Sunday, August 29, 2010

Satoshi Kon (1963-2010)

Two years ago, I took the opportunity to see anime filmmaker Satoshi Kon at the Lincoln Film Center in New York City. They were showing his movies, and that night, he appeared for a Q&A after a screening of Paprika. He came out with a camera, and proceeded to photograph the audience. Through his translator, he proclaimed he liked rearranging positions, and in this case, he was observing the audience.

Satoshi Kon passed away this week, on Tuesday August 24 2010. He was 46 years old. The news came to me, as well as many other admirers, as a terrible shock.
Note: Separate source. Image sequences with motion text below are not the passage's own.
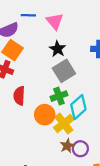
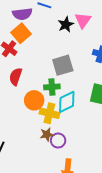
pink triangle: (55, 21) -> (83, 20), moved
black star: (57, 49) -> (66, 24), moved
yellow cross: (64, 124) -> (49, 113), turned 36

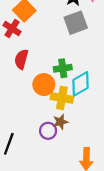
gray square: (63, 65) -> (76, 23), moved
purple circle: (58, 141) -> (48, 131), moved

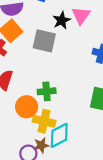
gray square: (76, 23) -> (44, 41), moved, turned 30
cyan diamond: (81, 84) -> (59, 135), moved

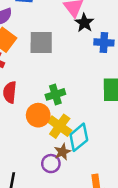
black star: (62, 20) -> (84, 23), moved
yellow cross: (44, 121) -> (60, 126), turned 35

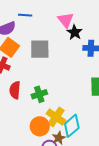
green cross: (55, 94) -> (39, 94), moved
orange circle: (38, 115) -> (40, 126), moved

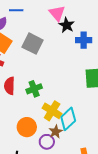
gray square: (40, 49) -> (33, 44), turned 30
orange circle: (40, 126) -> (27, 127), moved

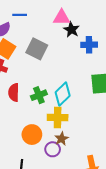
pink triangle: (57, 13) -> (61, 17), turned -48
yellow cross: (52, 111) -> (58, 118), turned -30
cyan diamond: (68, 119) -> (63, 94), moved

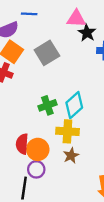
gray square: (37, 49) -> (47, 53), turned 30
red semicircle: (14, 92) -> (22, 144), moved
purple circle: (53, 149) -> (36, 169), moved

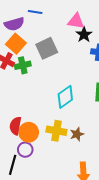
green cross: (47, 105) -> (23, 65), moved
yellow cross: (67, 131) -> (56, 131), moved
brown star: (71, 155) -> (77, 134), moved

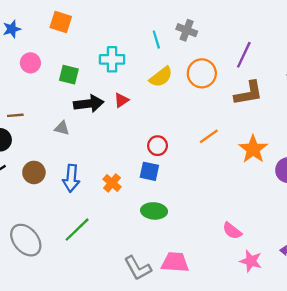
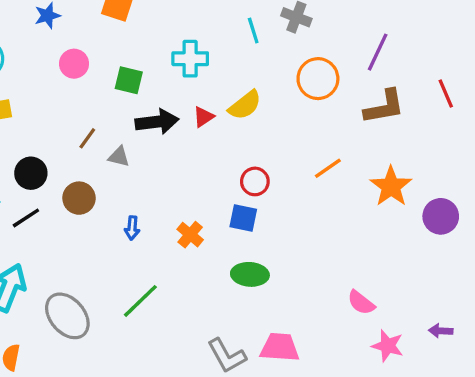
yellow semicircle: (161, 77) -> (245, 105), moved
brown line: (15, 115) -> (87, 138), moved, turned -49
brown circle: (34, 172) -> (79, 198), moved
blue arrow: (71, 178) -> (132, 228), size x0.6

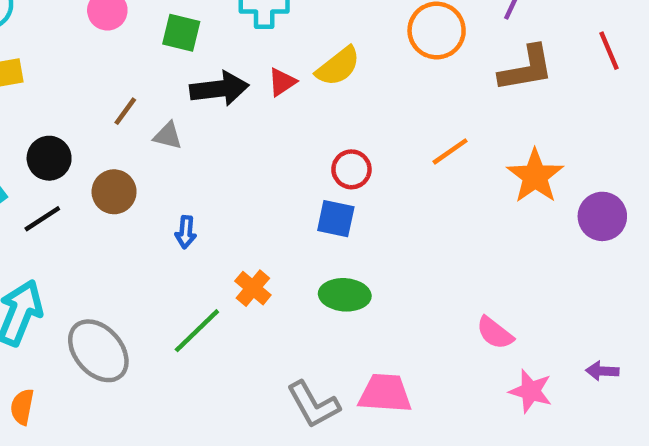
orange cross: (190, 235) -> (253, 288), moved

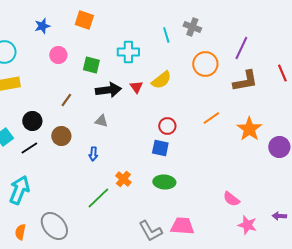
red triangle: (282, 82) -> (136, 87), turned -32
gray triangle: (168, 136) -> (101, 121), moved
gray ellipse: (98, 351) -> (54, 226), moved

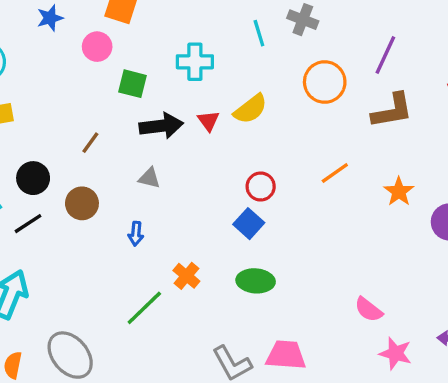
pink circle: (58, 55) -> (97, 47), moved
orange star: (249, 129) -> (399, 192), size x0.7
blue square: (160, 148) -> (249, 224), turned 30

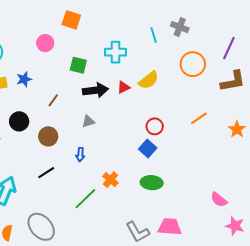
blue star: (50, 18) -> (24, 79), moved
pink circle: (97, 47) -> (45, 43), moved
red triangle: (208, 121) -> (124, 87), turned 40
gray triangle: (149, 178) -> (88, 121), turned -32
black line: (28, 224) -> (46, 173), moved

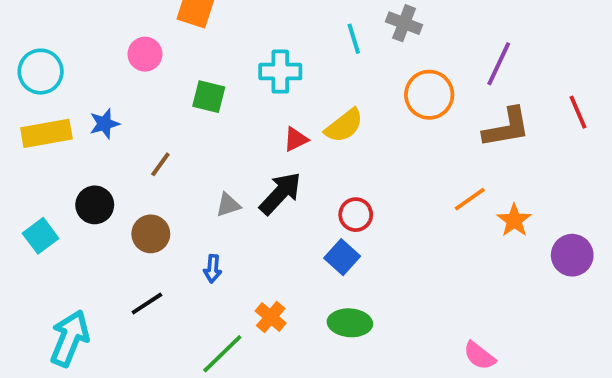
black arrow: (95, 90) -> (280, 193), moved, turned -40
orange line: (199, 118) -> (470, 199), moved

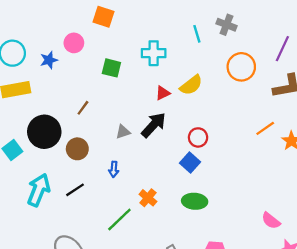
blue star: (104, 124) -> (49, 60), moved
black circle: (95, 205) -> (44, 132), size x1.5
cyan arrow: (70, 338) -> (39, 190), moved

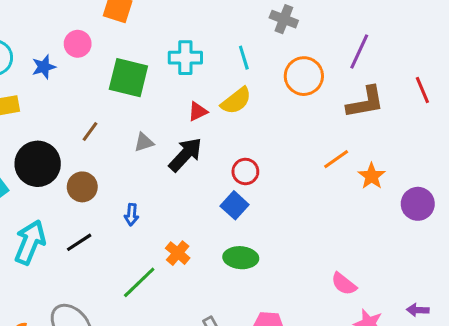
cyan line: (197, 34) -> (244, 58), moved
green square: (111, 68) -> (128, 78), size x1.5
gray triangle: (123, 132) -> (144, 142), moved

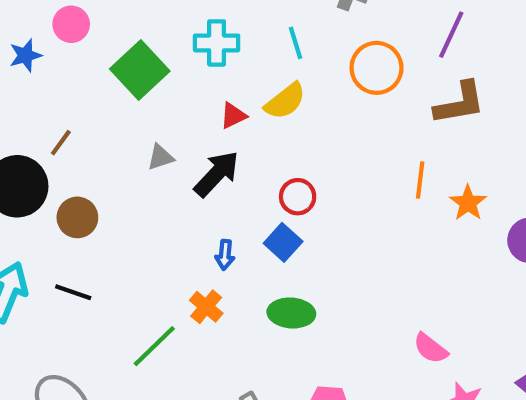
green square: (128, 78) -> (140, 70), turned 33
brown line: (90, 131) -> (61, 143), moved
orange line: (336, 159) -> (420, 180), turned -48
blue arrow: (131, 215) -> (225, 255), moved
black line: (79, 242) -> (73, 292), turned 52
I have seen all four of his movies, and had only recently started watching his anime series, Paranoia Agent. I was seeing a lot of stuff for the first time while at college, and among it were the movies Perfect Blue and Tokyo Godfathers. Needless to say, I was blown away by both of them. At the time, I was still slow to accept anime, with the exception of Hayao Miyazaki. But someone told me that Satoshi Kon was just as unique as Miyazaki, so I went on a hunch. And I'm glad I did. His movies are filled realistic images (too realistic by animation standards) being disrupted by surrealistic and dreamlike occurrences and disturbances. I immediately likened him to David Lynch, in terms of writing. He has a real talent of directing stories that enchant the audience with psychologically complex stories, in spite of the incoherent nature of the writing. And yet through all the drama, there is plenty of visual treats and edgy humor to balance the movies out. Very impressive.

My heart goes out to Satoshi Kon's family. Thank you for the magic, Sweet Prince.